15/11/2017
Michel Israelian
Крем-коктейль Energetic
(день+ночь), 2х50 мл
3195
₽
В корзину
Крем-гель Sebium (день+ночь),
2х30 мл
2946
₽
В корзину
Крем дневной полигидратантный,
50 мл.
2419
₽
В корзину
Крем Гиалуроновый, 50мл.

====================

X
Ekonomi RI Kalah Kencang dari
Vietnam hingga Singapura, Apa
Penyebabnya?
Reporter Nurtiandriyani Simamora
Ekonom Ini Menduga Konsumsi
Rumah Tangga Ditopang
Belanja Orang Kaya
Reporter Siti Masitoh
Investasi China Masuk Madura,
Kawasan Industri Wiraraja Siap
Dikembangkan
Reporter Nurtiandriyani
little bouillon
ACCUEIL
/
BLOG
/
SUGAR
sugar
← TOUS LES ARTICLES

====================

Your assignment: With "Nurtiandriyani" as the string to find, copy every line of the records that holds it.

Answer below:
Reporter Nurtiandriyani Simamora
Reporter Nurtiandriyani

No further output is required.